EXERCISE BRIEF: Repeat the records below exactly as they appear, leaving out any pictures.

Items listed in a dataset:
________________________________________
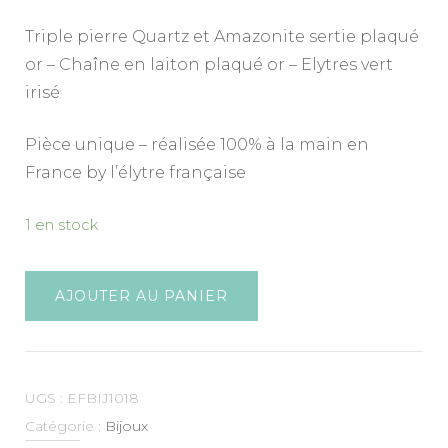
Triple pierre Quartz et Amazonite sertie plaqué
or – Chaîne en laiton plaqué or – Elytres vert
irisé
Pièce unique – réalisée 100% à la main en
France by l’élytre française
1 en stock
AJOUTER AU PANIER
UGS :
EFBIJ1018
Catégorie :
Bijoux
________________________________________
ANSWER SPACE:
Triple pierre Quartz et Amazonite sertie plaqué
or – Chaîne en laiton plaqué or – Elytres vert
irisé
Pièce unique – réalisée 100% à la main en
France by l’élytre française
1 en stock
AJOUTER AU PANIER
UGS :
EFBIJ1018
Catégorie :
Bijoux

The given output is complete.